In nome dell’economia anche l’ambiente può trarre beneficio.

Il buon senso indurrebbe a fare una semplice riflessione: ma se il prezzo del petrolio cala, non dovrebbe costare meno anche l’energia? Visto che le aziende lamentano margini di guadagno sempre più risicati, questo aspetto non dovrebbe ridurre i costi di produzione?

Altro aspetto: perché augurarci un aumento continuo dell’oro nero solo per assorbire un’offerta mondiale abbondante – principale causa del crollo del prezzo – quando la recente conferenza mondiale di Parigi COP21 ha messo l’accento sulla necessità di puntare su energia pulita?

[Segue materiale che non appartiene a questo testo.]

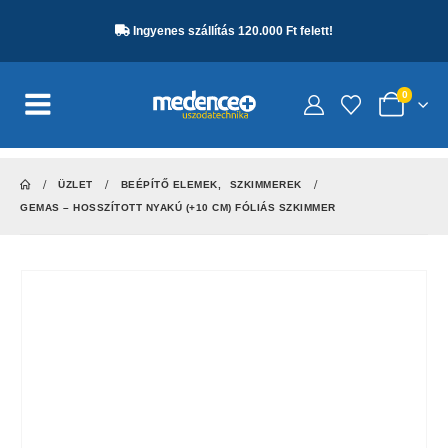
Ingyenes szállítás 120.000 Ft felett!
0
ÜZLET
BEÉPÍTŐ ELEMEK
,
SZKIMMEREK
GEMAS – HOSSZÍTOTT NYAKÚ (+10 CM) FÓLIÁS SZKIMMER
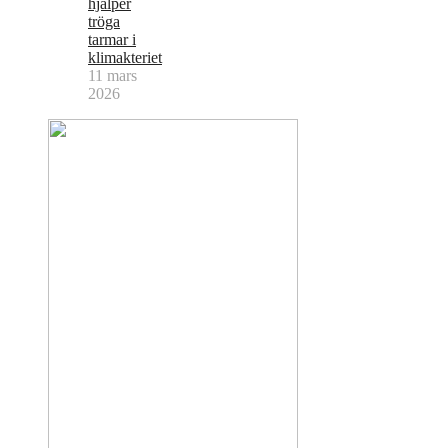
hjälper
tröga
tarmar i
klimakteriet
11 mars
2026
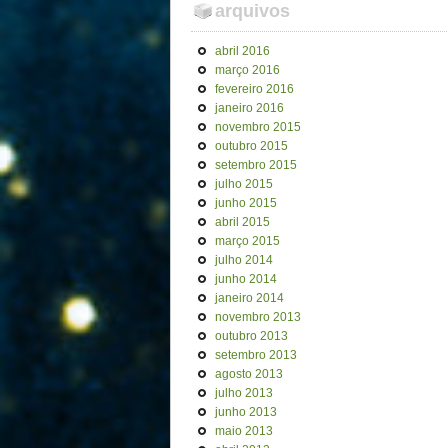
arquivos
abril 2016
março 2016
fevereiro 2016
janeiro 2016
novembro 2015
outubro 2015
setembro 2015
julho 2015
junho 2015
abril 2015
março 2015
julho 2014
junho 2014
janeiro 2014
novembro 2013
outubro 2013
setembro 2013
agosto 2013
julho 2013
junho 2013
maio 2013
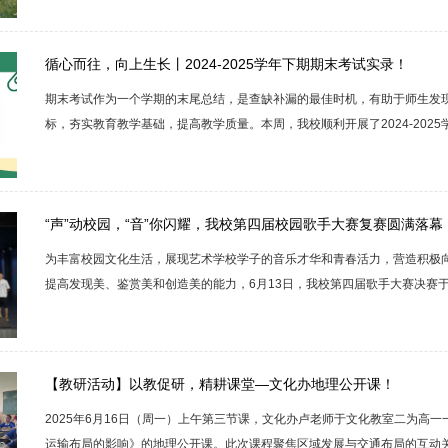
作品！在本学期的学习中，我们见证了同学们的成长。他们用心描绘每一个
中，我们看到了同学们的坚持与毅力，也看到了他们在艺术道路上不断探索与突
循心而往，向上生长丨2024-2025学年下期期末考试实录！
期末考试作为一个学期的末尾总结，是查缺补漏的最佳时机，有助于师生发
标，夯实教育教学基础，提高教学质量。本周，我校顺利开展了2024-202
学，为这个学期的学习和成长交上了一份满意的答卷。美术专业美术专业的
们对美的独特感知和表现力。学生们用铅笔勾勒出物体的形态和光影，又用
线条捕捉转瞬即逝的人物神态动作，每一次坚定地落笔、自如地挥洒都是长期用
“声”动校园，“音”你闪耀，我校第四届校园歌手大赛复赛圆满落幕
为丰富校园文化生活，展现艺术学校学子的音乐才华和青春活力，营造积极
提高发现美、鉴赏美和创造美的能力，6月13日，我校第四届歌手大赛决赛
分为初赛选拔，复赛网络投票，决赛三个环节，通过复赛网络投票选拔出来
到了我校教育教学张校长以及各系部老师等参加并担任评委。他们与现场的
同回顾这场视听盛宴的精彩瞬间。决赛共分为两轮，通过第一轮的帮唱环节角逐
【教研活动】以教促研，精耕课堂—文化办地理公开课！
2025年6月16日（周一）上午第三节课，文化办卢老师于文化教室二为高
运输布局的影响》的地理公开课。此次课程聚焦区域发展与交通布局的互动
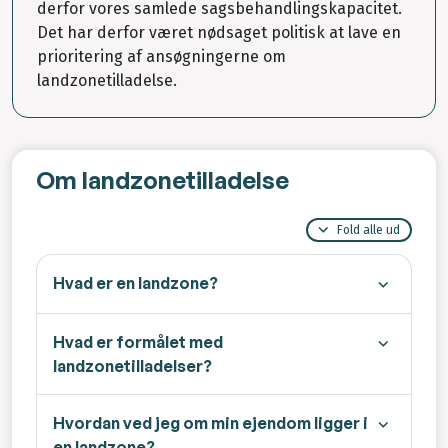
derfor vores samlede sagsbehandlingskapacitet.
Det har derfor været nødsaget politisk at lave en
prioritering af ansøgningerne om
landzonetilladelse.
Om landzonetilladelse
Fold alle ud
Hvad er en landzone?
Hvad er formålet med
landzonetilladelser?
Hvordan ved jeg om min ejendom ligger i
en landzone?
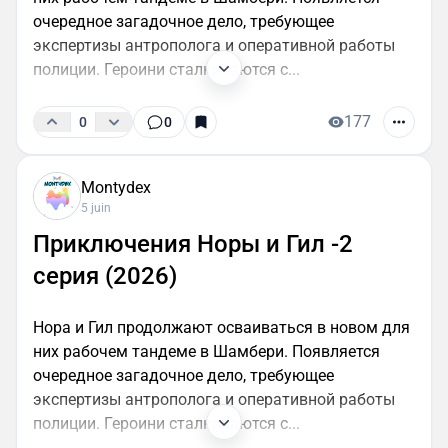
очередное загадочное дело, требующее
экспертизы антрополога и оперативной работы
полиции. Героини сталкиваются с...
177
0
0
Montydex
5 juin
Приключения Норы и Гил -2
серия (2026)
Нора и Гил продолжают осваиваться в новом для
них рабочем тандеме в Шамбери. Появляется
очередное загадочное дело, требующее
экспертизы антрополога и оперативной работы
полиции. Героини сталкиваются с...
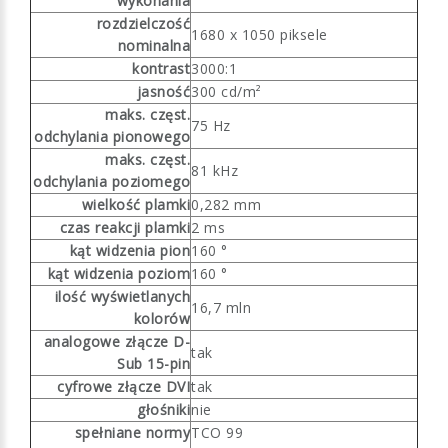
wykonania
rozdzielczość
1680 x 1050 piksele
nominalna
kontrast
3000:1
jasność
300 cd/m²
maks. częst.
75 Hz
odchylania pionowego
maks. częst.
81 kHz
odchylania poziomego
wielkość plamki
0,282 mm
czas reakcji plamki
2 ms
kąt widzenia pion
160 °
kąt widzenia poziom
160 °
ilość wyświetlanych
16,7 mln
kolorów
analogowe złącze D-
tak
Sub 15-pin
cyfrowe złącze DVI
tak
głośniki
nie
spełniane normy
TCO 99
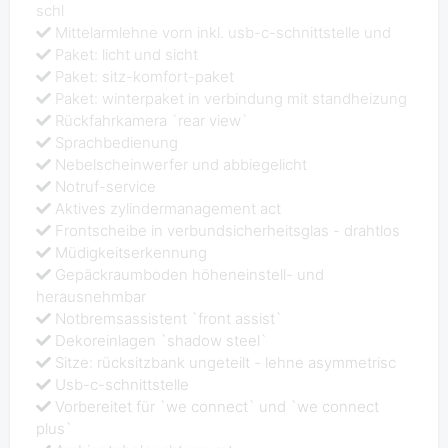
schl
Mittelarmlehne vorn inkl. usb-c-schnittstelle und
Paket: licht und sicht
Paket: sitz-komfort-paket
Paket: winterpaket in verbindung mit standheizung
Rückfahrkamera `rear view`
Sprachbedienung
Nebelscheinwerfer und abbiegelicht
Notruf-service
Aktives zylindermanagement act
Frontscheibe in verbundsicherheitsglas - drahtlos
Müdigkeitserkennung
Gepäckraumboden höheneinstell- und
herausnehmbar
Notbremsassistent `front assist`
Dekoreinlagen `shadow steel`
Sitze: rücksitzbank ungeteilt - lehne asymmetrisc
Usb-c-schnittstelle
Vorbereitet für `we connect` und `we connect
plus`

Considerazioni intelligenti, ma altrettanto ingenue. Di fronte a nuove legislazioni in materia di ambiente ed efficienza energetica che verranno varate in molte parti del mondo, si contrappongono le manovre per rilanciare il consumo di petrolio e salvaguardare gli ingenti investimenti in nuove tecnologie di estrazione fatti nel recente passato. Basti pensare che un Paese come l’Iran ha rinunciato ai suoi programmi sul nucleare – per motivi leciti o bellicosi – pur di entrare nel grande giro dei produttori di greggio. Si calcola, infatti, che il paese degli Ayatollah raggiungerà una produzione complessiva di 4 milioni di barili al giorno.

Il mondo, insomma, sta per essere inondato da una grande onda nera di cui vorrebbe, e potrebbe, farne a meno. Eppure, in nome dell’economia, anche l’ambiente potrebbe trarre vantaggio. La sola Cina – che più di tutti gli altri ha sostenuto i consumi di petrolio con la sua crescita esponenziale – dovrà fare investimenti per 2,7 trilioni di dollari in energia pulita da qui al 2030, se vorrà rispettare gli impegni presi.

Una lotta di potere per alcuni e di sopravvivenza per altri: ecco lo scenario che ci attende.